**AIM OF THE TASK:** Output each record exactly, excluding pictures.

+++ DATASET +++

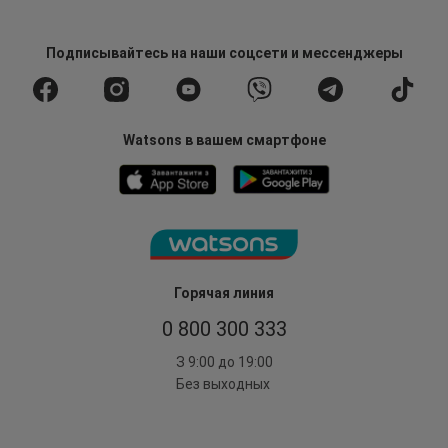
Подписывайтесь
на наши соцсети
и мессенджеры
Watsons в вашем смартфоне
Горячая линия
0 800 300 333
З 9:00 до 19:00
Без выходных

+++

**REPLY TO THE EXERCISE:**
Подписывайтесь
на наши соцсети
и мессенджеры
Watsons в вашем смартфоне
Горячая линия
0 800 300 333
З 9:00 до 19:00
Без выходных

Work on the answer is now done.